Wednesday, April 4, 2018

"Bluff"

Michael Kardos is the author of the novels Bluff, Before He Finds Her, and The Three-Day Affair, an Esquire best book of 2012, as well as the story collection One Last Good Time, which won the Mississippi Institute of Arts & Letters Award for fiction, and the textbook The Art and Craft of Fiction: A Writer’s Guide.

Kardos applied the Page 69 Test to Bluff and reported the following:
From page 69:
The air was gustier than it was up north, and I wrapped my arms around myself as Ace and I crossed the street. You couldn’t see inside the bakery because of the shelves of bread blocking the windows. The sign on the door said closed, but the door was unlocked.

Ace gently touched my arm. “If you win a hand, don’t lay your cards down extra slow to rub it in. It’s bad etiquette.”

“Slow rolling. I know.”

“And protect your cards.

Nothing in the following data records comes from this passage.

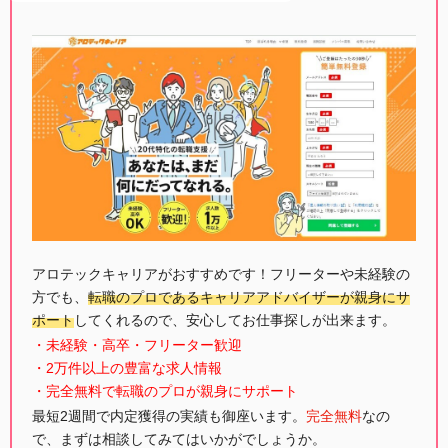
アロテックキャリアがおすすめです！フリーターや未経験の
方でも、
転職のプロであるキャリアアドバイザーが親身にサ
ポート
してくれるので、安心してお仕事探しが出来ます。
・未経験・高卒・フリーター歓迎
・2万件以上の豊富な求人情報
・完全無料で転職のプロが親身にサポート
最短2週間で内定獲得の実績も御座います。
完全無料
なの
で、まずは相談してみてはいかがでしょうか。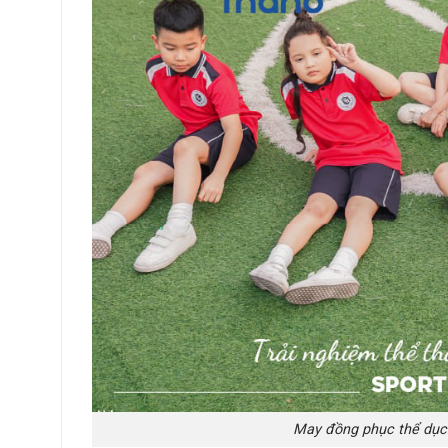
May đồng phục thể dục 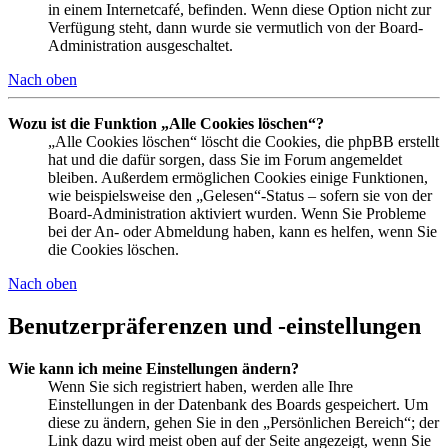
in einem Internetcafé, befinden. Wenn diese Option nicht zur
Verfügung steht, dann wurde sie vermutlich von der Board-
Administration ausgeschaltet.
Nach oben
Wozu ist die Funktion „Alle Cookies löschen“?
„Alle Cookies löschen“ löscht die Cookies, die phpBB erstellt
hat und die dafür sorgen, dass Sie im Forum angemeldet
bleiben. Außerdem ermöglichen Cookies einige Funktionen,
wie beispielsweise den „Gelesen“-Status – sofern sie von der
Board-Administration aktiviert wurden. Wenn Sie Probleme
bei der An- oder Abmeldung haben, kann es helfen, wenn Sie
die Cookies löschen.
Nach oben
Benutzerpräferenzen und -einstellungen
Wie kann ich meine Einstellungen ändern?
Wenn Sie sich registriert haben, werden alle Ihre
Einstellungen in der Datenbank des Boards gespeichert. Um
diese zu ändern, gehen Sie in den „Persönlichen Bereich“; der
Link dazu wird meist oben auf der Seite angezeigt, wenn Sie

Not everyone’s as honest as you and me.”

I smiled.

“Let’s go get ’em, tiger,” he said, and we went in.
On page 69 of Bluff, the novel’s protagonist, Natalie Webb, is accompanying a professional card cheat named Ace into an Atlantic City bakery, the setting of the novel’s first of two key poker games. Natalie, a world-class sleight-of-hand magician, is there to observe Ace’s technique: she plans to write a magazine article comparing the techniques and artistry of magicians and cardsharps. But to ensure his cover isn’t blown, Ace has insisted that Natalie can’t simply watch the game and take notes: she must sit at the table, put up her own hard-earned money, and play.